Take the records below and set down exactly the lines from the one with "Новости Казахстана" to the one with "nelle stringhe in Notepad++", ends included; do not copy the pictures.

═══ Available records ═══

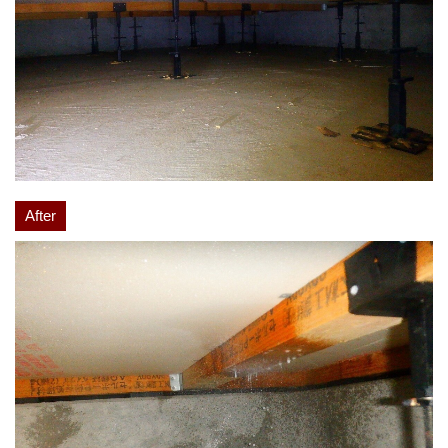
After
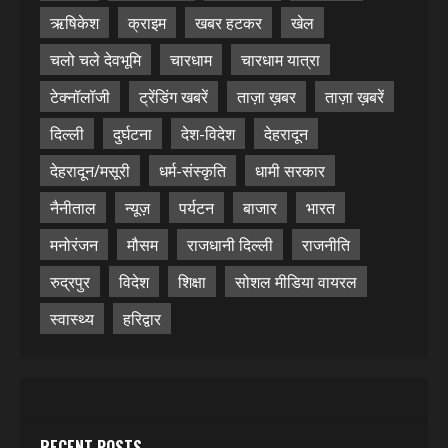
ऋषिकेश
क्राइम
खबर हटकर
खेल
चलो चले देवभूमि
चारधाम
चारधाम यात्रा
टेक्नॉलॉजी
ट्रेंडिंग खबरें
ताज़ा ख़बर
ताज़ा ख़बरें
दिल्ली
दुर्घटना
देश-विदेश
देहरादून
देहरादून/मसूरी
धर्म-संस्कृति
धामी सरकार
नैनीताल
न्यूज़
पर्यटन
बाजार
भारत
मनोरंजन
मौसम
राजधानी दिल्ली
राजनीति
रुद्रपुर
विदेश
शिक्षा
सोशल मीडिया वायरल
स्वास्थ्य
हरिद्वार
RECENT POSTS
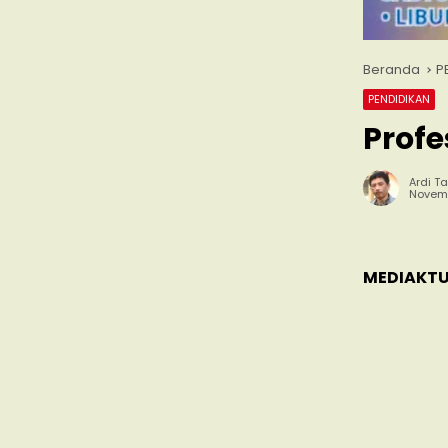
Beranda
P
PENDIDIKAN
Profe
Ardi Ta
Novemb
MEDIAKTU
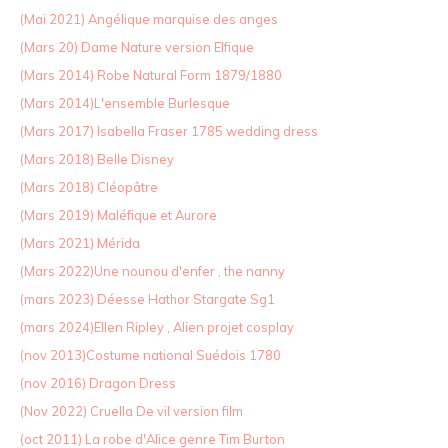
(Mai 2021) Angélique marquise des anges
(Mars 20) Dame Nature version Elfique
(Mars 2014) Robe Natural Form 1879/1880
(Mars 2014)L'ensemble Burlesque
(Mars 2017) Isabella Fraser 1785 wedding dress
(Mars 2018) Belle Disney
(Mars 2018) Cléopâtre
(Mars 2019) Maléfique et Aurore
(Mars 2021) Mérida
(Mars 2022)Une nounou d'enfer , the nanny
(mars 2023) Déesse Hathor Stargate Sg1
(mars 2024)Ellen Ripley , Alien projet cosplay
(nov 2013)Costume national Suédois 1780
(nov 2016) Dragon Dress
(Nov 2022) Cruella De vil version film
(oct 2011) La robe d'Alice genre Tim Burton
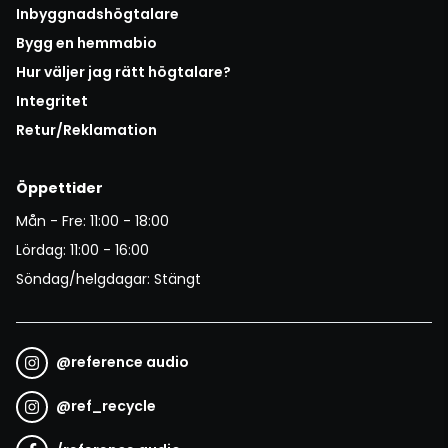
Inbyggnadshögtalare
Bygg en hemmabio
Hur väljer jag rätt högtalare?
Integritet
Retur/Reklamation
Öppettider
Mån - Fre: 11:00 - 18:00
Lördag: 11:00 - 16:00
Söndag/helgdagar: Stängt
@
reference audio
@
ref_recycle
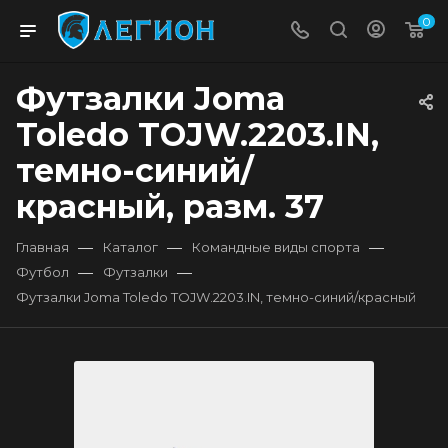
0
Футзалки Joma
Toledo TOJW.2203.IN,
темно-синий/
красный, разм. 37
—
—
—
Главная
Каталог
Командные виды спорта
—
—
Футбол
Футзалки
Футзалки Joma Toledo TOJW.2203.IN, темно-синий/красный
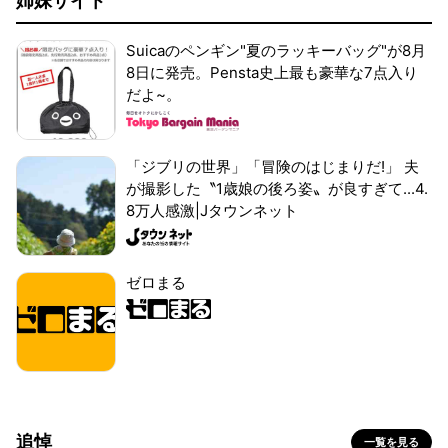
姉妹サイト
Suicaのペンギン"夏のラッキーバッグ"が8月
8日に発売。Pensta史上最も豪華な7点入り
だよ~。
「ジブリの世界」「冒険のはじまりだ!」 夫
が撮影した〝1歳娘の後ろ姿〟が良すぎて...4.
8万人感激|Jタウンネット
ゼロまる
追悼
一覧を見る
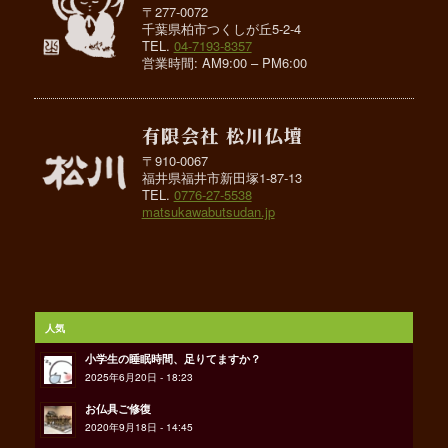
〒277-0072
千葉県柏市つくしが丘5-2-4
TEL.
04-7193-8357
営業時間: AM9:00 – PM6:00
有限会社 松川仏壇
〒910-0067
福井県福井市新田塚1-87-13
TEL.
0776-27-5538
matsukawabutsudan.jp
人気
小学生の睡眠時間、足りてますか？
2025年6月20日 - 18:23
お仏具ご修復
2020年9月18日 - 14:45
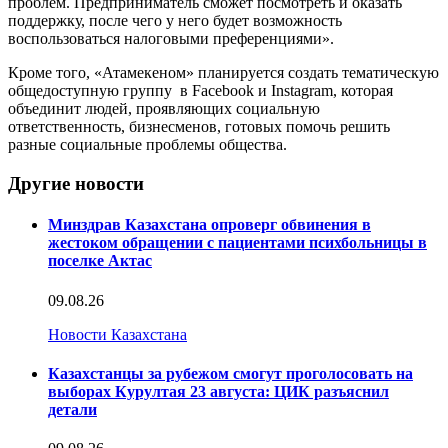
проблем. Предприниматель сможет посмотреть и оказать
поддержку, после чего у него будет возможность
воспользоваться налоговыми преференциями».
Кроме того, «Атамекеном» планируется создать тематическую
общедоступную группу в Facebook и Instagram, которая
объединит людей, проявляющих социальную
ответственность, бизнесменов, готовых помочь решить
разные социальные проблемы общества.
Другие новости
Минздрав Казахстана опроверг обвинения в
жестоком обращении с пациентами психбольницы в
поселке Актас
09.08.26
Новости Казахстана
Казахстанцы за рубежом смогут проголосовать на
выборах Курултая 23 августа: ЦИК разъяснил
детали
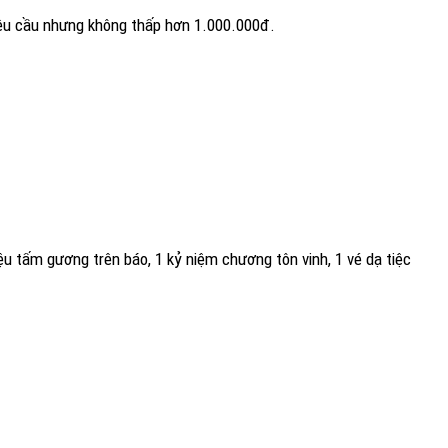
yêu cầu nhưng không thấp hơn 1.000.000đ.
ệu tấm gương trên báo, 1 kỷ niệm chương tôn vinh, 1 vé dạ tiệc
xe.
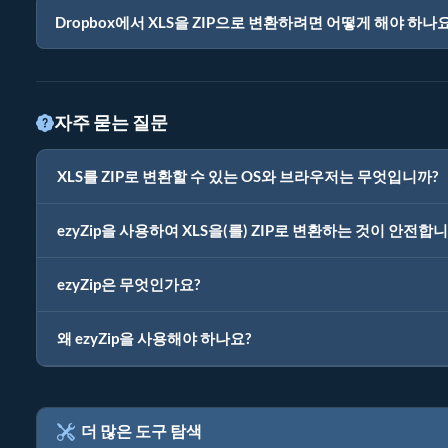
Dropbox에서 XLS을 ZIP으로 변환하려면 어떻게 해야 하나요
자주 묻는 질문
XLS를 ZIP로 변환할 수 있는 OS와 브라우저는 무엇입니까?
ezyZip을 사용하여 XLS을(를) ZIP로 변환하는 것이 안전합
ezyZip은 무엇인가요?
왜 ezyZip을 사용해야 하나요?
더 많은 도구 탐색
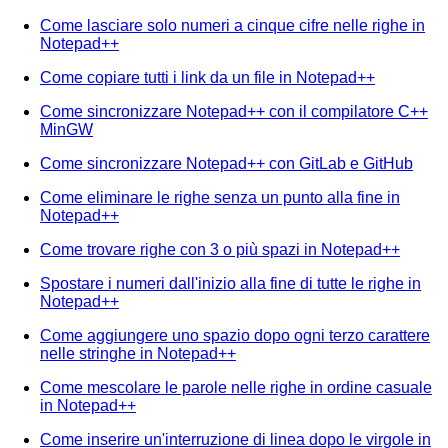
Come lasciare solo numeri a cinque cifre nelle righe in
Notepad++
Come copiare tutti i link da un file in Notepad++
Come sincronizzare Notepad++ con il compilatore C++
MinGW
Come sincronizzare Notepad++ con GitLab e GitHub
Come eliminare le righe senza un punto alla fine in
Notepad++
Come trovare righe con 3 o più spazi in Notepad++
Spostare i numeri dall'inizio alla fine di tutte le righe in
Notepad++
Come aggiungere uno spazio dopo ogni terzo carattere
nelle stringhe in Notepad++
Come mescolare le parole nelle righe in ordine casuale
in Notepad++
Come inserire un'interruzione di linea dopo le virgole in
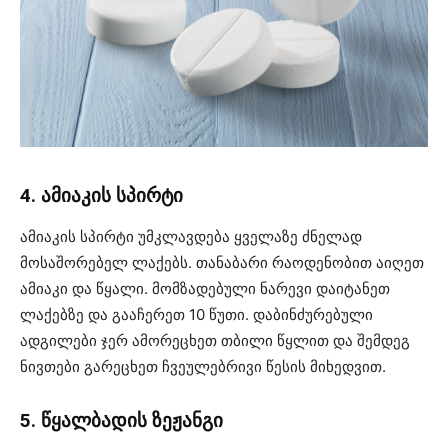
4. ამიაკის სპირტი
ამიაკის სპირტი უმკლავდება ყველაზე ძნელად
მოსაშორებელ ლაქებს. თანაბარი რაოდენობით აიღეთ
ამიაკი და წყალი. მომზადებული ნარევი დაიტანეთ
ლაქებზე და გააჩერეთ 10 წუთი. დაბინძურებული
ადგილები ჯერ ამორეცხეთ თბილი წყლით და შემდეგ
ნივთები გარეცხეთ ჩვეულებრივი წესის მიხედვით.
5. წყალბადის ზეჟანგი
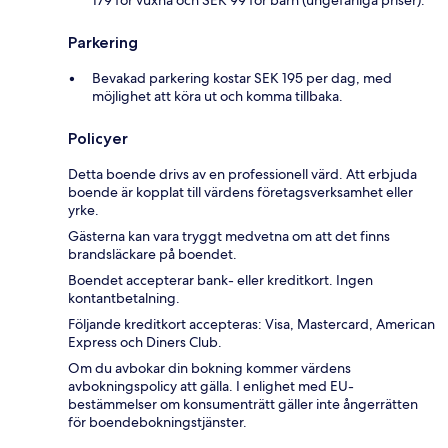
179 för vuxna och SEK 99 för barn (ungefärliga priser).
Parkering
Bevakad parkering kostar SEK 195 per dag, med
möjlighet att köra ut och komma tillbaka.
Policyer
Detta boende drivs av en professionell värd. Att erbjuda
boende är kopplat till värdens företagsverksamhet eller
yrke.
Gästerna kan vara tryggt medvetna om att det finns
brandsläckare på boendet.
Boendet accepterar bank- eller kreditkort. Ingen
kontantbetalning.
Följande kreditkort accepteras: Visa, Mastercard, American
Express och Diners Club.
Om du avbokar din bokning kommer värdens
avbokningspolicy att gälla. I enlighet med EU-
bestämmelser om konsumenträtt gäller inte ångerrätten
för boendebokningstjänster.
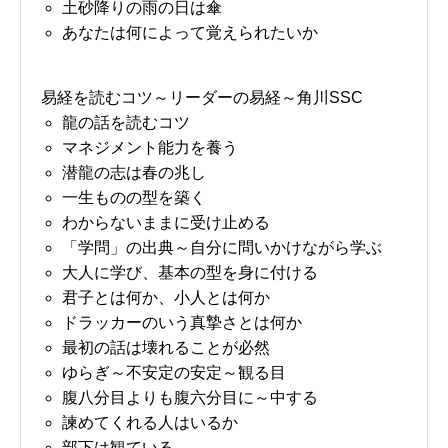
土砂降りの雨の日は傘
あなたは何によって覚えられたいか
易経を読むコツ～リーダーの易経～角川SSC
龍の話を読むコツ
マネジメント能力を養う
潜龍の志は春の兆し
一生ものの型を築く
わからないままに受け止める
「学問」の出典～自分に問いかけながら学ぶ
大人に学び、基本の型を身に付ける
君子とは何か、小人とは何か
ドラッカーのいう真摯さとは何か
最初の話は壊れることが必然
ゆらぎ～不安定の安定～観る目
腹八分目よりも腹六分目に～中する
諫めてくれる人はいるか
部下は観ている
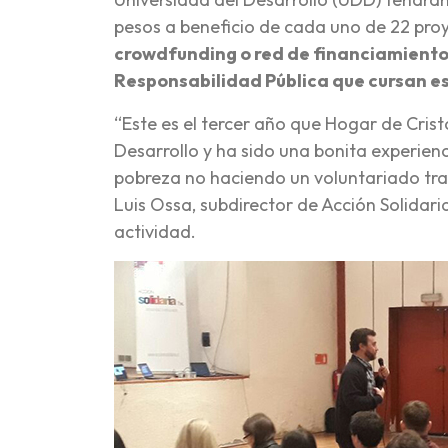
pesos a beneficio de cada uno de 22 pro
crowdfunding o red de financiamiento
Responsabilidad Pública que cursan e
“Este es el tercer año que Hogar de Cris
Desarrollo y ha sido una bonita experie
pobreza no haciendo un voluntariado trad
Luis Ossa, subdirector de Acción Solidari
actividad.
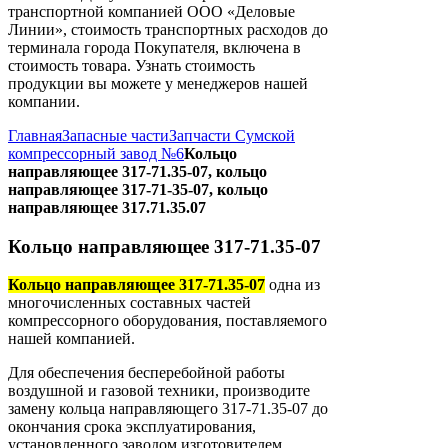
транспортной компанией ООО «Деловые
Линии», стоимость транспортных расходов до
терминала города Покупателя, включена в
стоимость товара. Узнать стоимость
продукции вы можете у менеджеров нашей
компании.
Главная
Запасные части
Запчасти Сумской
компрессорный завод №6
Кольцо
направляющее 317-71.35-07, кольцо
направляющее 317-71-35-07, кольцо
направляющее 317.71.35.07
Кольцо направляющее 317-71.35-07
Кольцо направляющее 317-71.35-07
одна из
многочисленных составных частей
компрессорного оборудования, поставляемого
нашей компанией.
Для обеспечения бесперебойной работы
воздушной и газовой техники, производите
замену кольца направляющего 317-71.35-07 до
окончания срока эксплуатирования,
установленного заводом изготовителем.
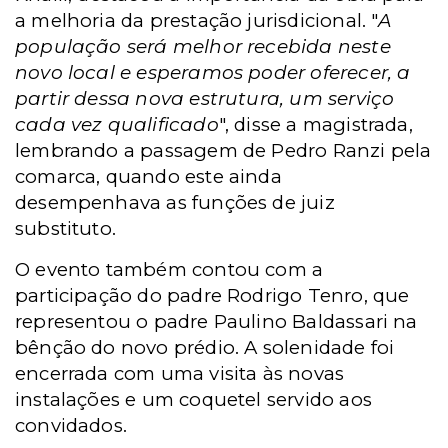
a melhoria da prestação jurisdicional. "
A
população será melhor recebida neste
novo local e esperamos poder oferecer, a
partir dessa nova estrutura, um serviço
cada vez qualificado
", disse a magistrada,
lembrando a passagem de Pedro Ranzi pela
comarca, quando este ainda
desempenhava as funções de juiz
substituto.
O evento também contou com a
participação do padre Rodrigo Tenro, que
representou o padre Paulino Baldassari na
bênção do novo prédio. A solenidade foi
encerrada com uma visita às novas
instalações e um coquetel servido aos
convidados.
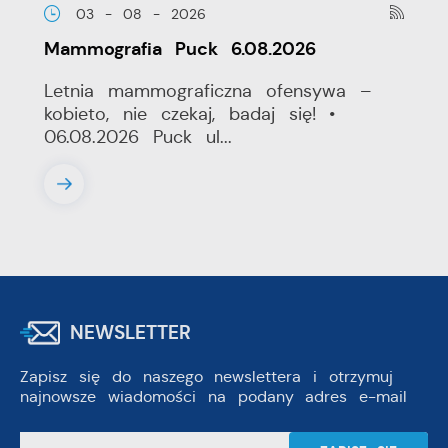
03 - 08 - 2026
Mammografia Puck 6.08.2026
Letnia mammograficzna ofensywa –
kobieto, nie czekaj, badaj się! •
06.08.2026 Puck ul...
NEWSLETTER
Zapisz się do naszego newslettera i otrzymuj
najnowsze wiadomości na podany adres e-mail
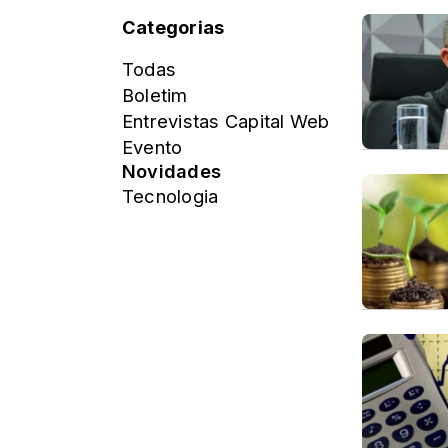
Categorias
Todas
Boletim
Entrevistas Capital Web
Evento
Novidades
Tecnologia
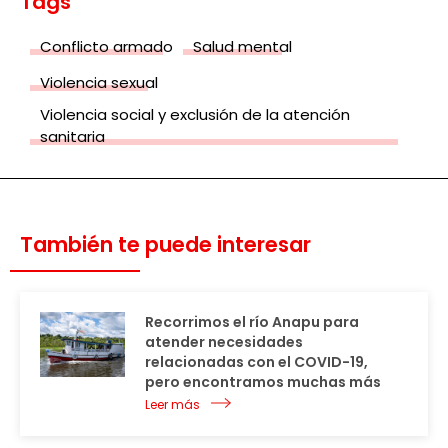
Tags
Conflicto armado
Salud mental
Violencia sexual
Violencia social y exclusión de la atención
sanitaria
También te puede interesar
Recorrimos el río Anapu para
atender necesidades
relacionadas con el COVID-19,
pero encontramos muchas más
Leer más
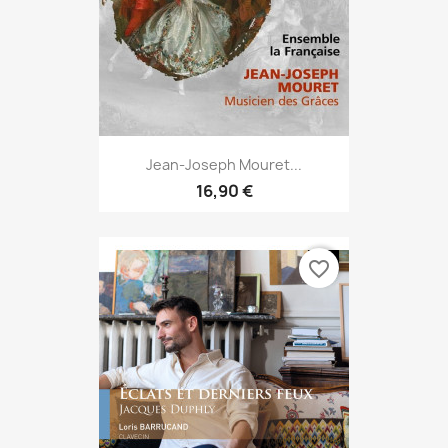
Jean-Joseph Mouret...
16,90 €
favorite_border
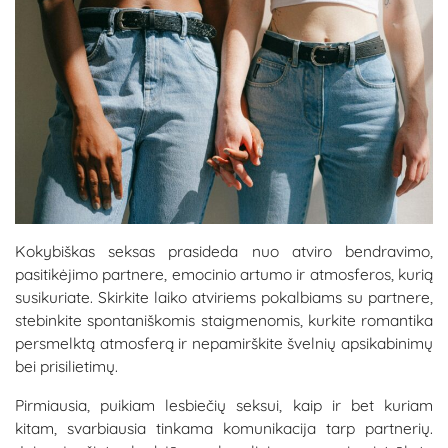
Kokybiškas seksas prasideda nuo atviro bendravimo,
pasitikėjimo partnere, emocinio artumo ir atmosferos, kurią
susikuriate. Skirkite laiko atviriems pokalbiams su partnere,
stebinkite spontaniškomis staigmenomis, kurkite romantika
persmelktą atmosferą ir nepamirškite švelnių apsikabinimų
bei prisilietimų.
Pirmiausia, puikiam lesbiečių seksui, kaip ir bet kuriam
kitam, svarbiausia tinkama komunikacija tarp partnerių.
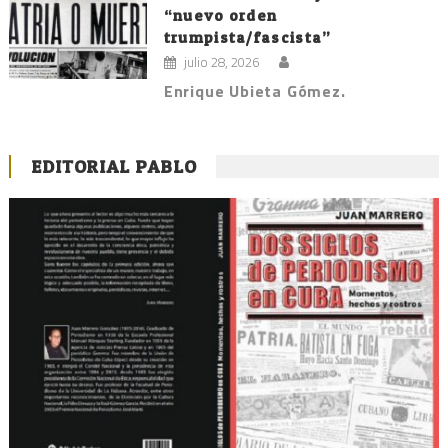
“nuevo orden
trumpista/fascista”
julio 28, 2026
Enrique Ubieta Gómez.
EDITORIAL PABLO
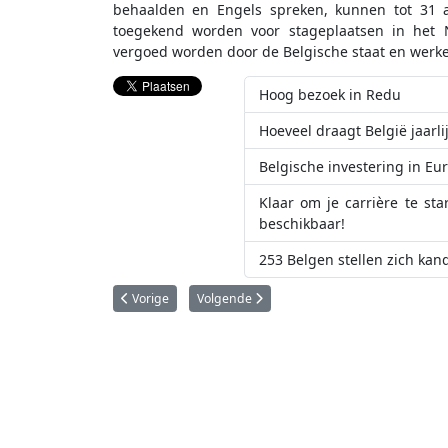
behaalden en Engels spreken, kunnen tot 31 a
toegekend worden voor stageplaatsen in het N
vergoed worden door de Belgische staat en werke
Hoog bezoek in Redu
Hoeveel draagt België jaarl
Belgische investering in E
Klaar om je carrière te st
beschikbaar!
253 Belgen stellen zich kan
Vorig artikel: Belg Angelo Vermeulen is terug op 'Aarde'
Volgende artikel: Brussel verwelkomt het 
Vorige
Volgende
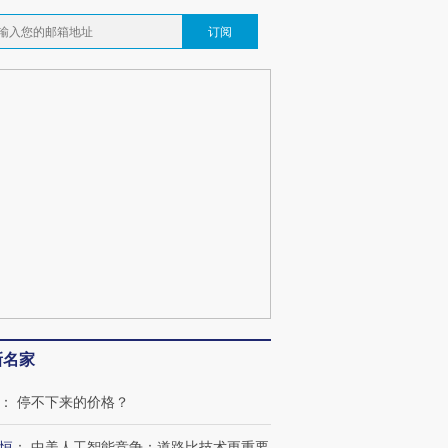
订阅
新名家
：
停不下来的价格？
恒
：
中美人工智能竞争：道路比技术更重要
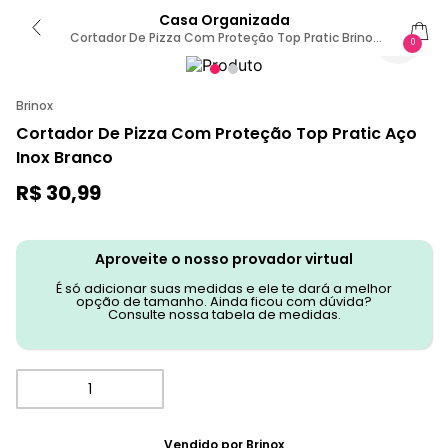
Casa Organizada
Cortador De Pizza Com Proteção Top Pratic Brinox
0
Sem Cor
Brinox
Cortador De Pizza Com Proteção Top Pratic Aço
Inox Branco
R$
30
,
99
Aproveite o nosso provador virtual
É só adicionar suas medidas e ele te dará a melhor
opção de tamanho. Ainda ficou com dúvida?
Consulte nossa tabela de medidas.
Vendido por
Brinox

═══

Output ->
Новости Казахстана
Казахстанцы за рубежом смогут проголосовать на
выборах Курултая 23 августа: ЦИК разъяснил
детали
yêu cầu nhưng không thấp hơn 1.000.000đ.
ệu tấm gương trên báo, 1 kỷ niệm chương tôn vinh, 1 vé dạ tiệc
xe.
Dropbox에서 XLS을 ZIP으로 변환하려면 어떻게 해야 하나요
자주 묻는 질문
XLS를 ZIP로 변환할 수 있는 OS와 브라우저는 무엇입니까?
ezyZip을 사용하여 XLS을(를) ZIP로 변환하는 것이 안전합
ezyZip은 무엇인가요?
왜 ezyZip을 사용해야 하나요?
더 많은 도구 탐색
Come lasciare solo numeri a cinque cifre nelle righe in
Notepad++
Come copiare tutti i link da un file in Notepad++
Come sincronizzare Notepad++ con il compilatore C++
MinGW
Come sincronizzare Notepad++ con GitLab e GitHub
Come eliminare le righe senza un punto alla fine in
Notepad++
Come trovare righe con 3 o più spazi in Notepad++
Spostare i numeri dall'inizio alla fine di tutte le righe in
Notepad++
Come aggiungere uno spazio dopo ogni terzo carattere
nelle stringhe in Notepad++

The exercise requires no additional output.